House and unit commencements have slowed over the June quarter compared to last year as approvals ease, following the trend of what some economists predicted to be the peak in national building commencements.

CoreLogic building commencements have slowed

Analysing data released recently by the Australian Bureau of Statistics (ABS), CoreLogic revealed the data shows a softening in building commencements over the June quarter, with all regions reporting lower housing commencements than in 2016.

According to CoreLogic, 28,087 new houses and 24,380 new units began construction in the June quarter – down 7.1% and 6.6% respectively than a year earlier.

Back in August, leading building market analyst and economic forecaster BIS Oxford Economics reported that national building commencements peaked in 2015/16 and are expected to experience a sharp decline over the next two years.

“Over the next two years, the fall in residential building starts will accelerate sharply, particularly in the investor-driven apartments segment, as supply catches up to underlying demand,” said BIS Associate Director of Construction, Maintenance and Mining Adrian Hart.

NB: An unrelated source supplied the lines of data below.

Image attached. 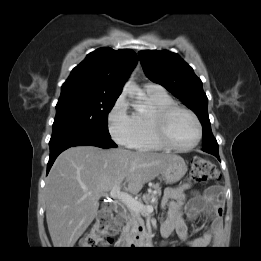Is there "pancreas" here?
Here are the masks:
<instances>
[{"label":"pancreas","mask_w":261,"mask_h":261,"mask_svg":"<svg viewBox=\"0 0 261 261\" xmlns=\"http://www.w3.org/2000/svg\"><path fill=\"white\" fill-rule=\"evenodd\" d=\"M161 196V186L160 184H152L148 193L143 195L142 199L148 204L157 205L158 199ZM154 200V201H152ZM124 219L126 225L123 227L121 232V237L125 240H129L134 242L136 240V236L143 238L146 235V230L144 226V221L141 218L140 213L135 212L127 207L124 210ZM139 227H142V231H139Z\"/></svg>","instance_id":"pancreas-1"}]
</instances>
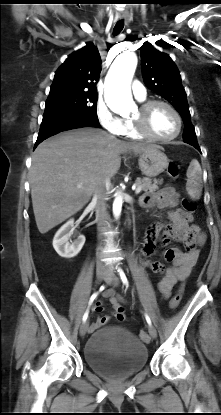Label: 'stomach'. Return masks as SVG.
Wrapping results in <instances>:
<instances>
[{
	"mask_svg": "<svg viewBox=\"0 0 221 415\" xmlns=\"http://www.w3.org/2000/svg\"><path fill=\"white\" fill-rule=\"evenodd\" d=\"M138 164L145 176L156 177L168 167L169 160L160 147L152 146L139 153Z\"/></svg>",
	"mask_w": 221,
	"mask_h": 415,
	"instance_id": "obj_1",
	"label": "stomach"
}]
</instances>
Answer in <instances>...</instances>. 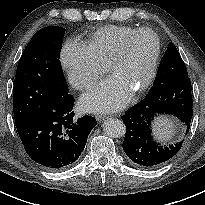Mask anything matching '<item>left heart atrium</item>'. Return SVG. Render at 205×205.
<instances>
[{"instance_id": "39dd6f15", "label": "left heart atrium", "mask_w": 205, "mask_h": 205, "mask_svg": "<svg viewBox=\"0 0 205 205\" xmlns=\"http://www.w3.org/2000/svg\"><path fill=\"white\" fill-rule=\"evenodd\" d=\"M131 95L132 90L112 75L82 96L80 106L92 112H111L122 108Z\"/></svg>"}]
</instances>
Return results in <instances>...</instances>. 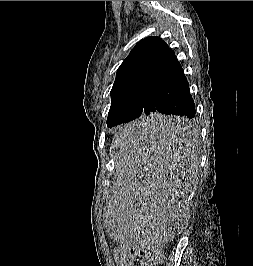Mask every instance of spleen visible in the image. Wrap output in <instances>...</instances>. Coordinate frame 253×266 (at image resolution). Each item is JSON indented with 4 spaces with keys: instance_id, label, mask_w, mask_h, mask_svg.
Returning a JSON list of instances; mask_svg holds the SVG:
<instances>
[{
    "instance_id": "obj_1",
    "label": "spleen",
    "mask_w": 253,
    "mask_h": 266,
    "mask_svg": "<svg viewBox=\"0 0 253 266\" xmlns=\"http://www.w3.org/2000/svg\"><path fill=\"white\" fill-rule=\"evenodd\" d=\"M192 123L174 111H151L126 123L113 135L111 155L116 161L118 190L104 210L108 242L119 248H166L173 235H183L188 199L197 182L193 159Z\"/></svg>"
}]
</instances>
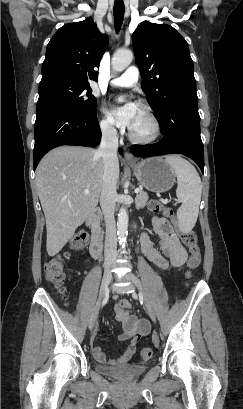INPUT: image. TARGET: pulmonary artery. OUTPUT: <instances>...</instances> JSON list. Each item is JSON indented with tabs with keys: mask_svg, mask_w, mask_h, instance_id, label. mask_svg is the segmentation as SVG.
Here are the masks:
<instances>
[{
	"mask_svg": "<svg viewBox=\"0 0 243 409\" xmlns=\"http://www.w3.org/2000/svg\"><path fill=\"white\" fill-rule=\"evenodd\" d=\"M139 71L136 67H129L119 77L113 79L110 83L115 87H130L138 81Z\"/></svg>",
	"mask_w": 243,
	"mask_h": 409,
	"instance_id": "1",
	"label": "pulmonary artery"
}]
</instances>
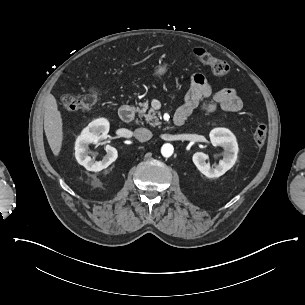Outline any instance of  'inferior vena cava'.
I'll return each instance as SVG.
<instances>
[{"instance_id":"obj_1","label":"inferior vena cava","mask_w":305,"mask_h":305,"mask_svg":"<svg viewBox=\"0 0 305 305\" xmlns=\"http://www.w3.org/2000/svg\"><path fill=\"white\" fill-rule=\"evenodd\" d=\"M135 138L140 142H145L151 139L152 132L146 128H138L134 132Z\"/></svg>"}]
</instances>
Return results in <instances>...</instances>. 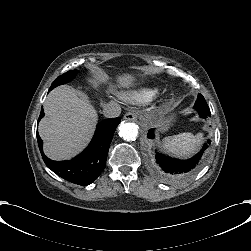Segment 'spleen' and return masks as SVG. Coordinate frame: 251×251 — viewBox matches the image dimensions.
Masks as SVG:
<instances>
[{
  "label": "spleen",
  "mask_w": 251,
  "mask_h": 251,
  "mask_svg": "<svg viewBox=\"0 0 251 251\" xmlns=\"http://www.w3.org/2000/svg\"><path fill=\"white\" fill-rule=\"evenodd\" d=\"M203 133L186 132L163 139V148L168 152L181 157H189L201 146L203 141Z\"/></svg>",
  "instance_id": "3e777b00"
}]
</instances>
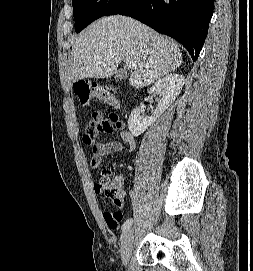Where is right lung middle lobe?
I'll use <instances>...</instances> for the list:
<instances>
[{"mask_svg": "<svg viewBox=\"0 0 253 271\" xmlns=\"http://www.w3.org/2000/svg\"><path fill=\"white\" fill-rule=\"evenodd\" d=\"M125 0H73L75 31L79 33L94 20L115 15Z\"/></svg>", "mask_w": 253, "mask_h": 271, "instance_id": "dd1d6c3e", "label": "right lung middle lobe"}]
</instances>
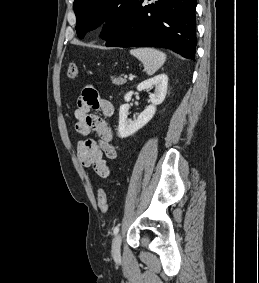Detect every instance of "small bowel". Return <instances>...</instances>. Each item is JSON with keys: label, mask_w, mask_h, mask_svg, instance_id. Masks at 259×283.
Wrapping results in <instances>:
<instances>
[{"label": "small bowel", "mask_w": 259, "mask_h": 283, "mask_svg": "<svg viewBox=\"0 0 259 283\" xmlns=\"http://www.w3.org/2000/svg\"><path fill=\"white\" fill-rule=\"evenodd\" d=\"M92 110H99L103 117L93 114ZM113 112L112 102L101 97L92 86H86L82 90L74 112L75 131L85 137L77 143V158L84 167L92 168L101 178L111 175L104 157L114 160L118 156L112 144L113 131L106 121ZM91 133H95L96 138L88 137Z\"/></svg>", "instance_id": "1"}]
</instances>
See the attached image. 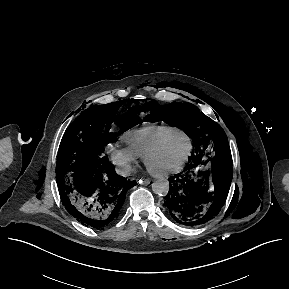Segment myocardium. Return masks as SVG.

CoreLogic Head of Research Cameron Kusher said although dwelling approvals have eased, they have been “fairly steady” over recent months.

“They seemed to have settled at a level which is well above long-term average levels,” he said.

“While this means that commencements won’t be as strong going forward they are likely to remain high relative to historic levels.”

CoreLogic gathered results to show the year-on-year change in house and unit commencements across all the states and territories:

Building Commencements Year-On-Year Change from July Quarter 2017
State Houses Units
NSW -3.5% +3.3%
VIC -7.2% +3.2%
QLD -3.1% -30.4%
SA -10.6% +35.0%
WA -12.2% -40.5%
TAS -7.0% +153.1%
NT -29.1% -40.9%
ACT -37.9% -17.7%

Source: CoreLogic

Building construction and completions still high

While it has been revealed that less new houses and units are being approved, figures for completions and construction are still at relatively high levels.

According to CoreLogic, completions remain at high levels (although they have eased back somewhat) and are likely to “remain elevated for some time” given that there is still a lot of housing stock under construction.

“Once they do fall we would expect them to stabilise at a level well above the long-term average,” said Mr Kusher.

Over the June quarter, there were 216,242 dwellings under construction across the country, which sits well above the long-term average of 106,774.

“The surge in stock under construction is being driven by units which by nature take longer to build and deliver more stock in a single project than houses,” said Kusher.

The analyst said the climbing unit construction in NSW, in particular, is probably driven by the fact that people can no longer afford houses in Sydney so they turn to units.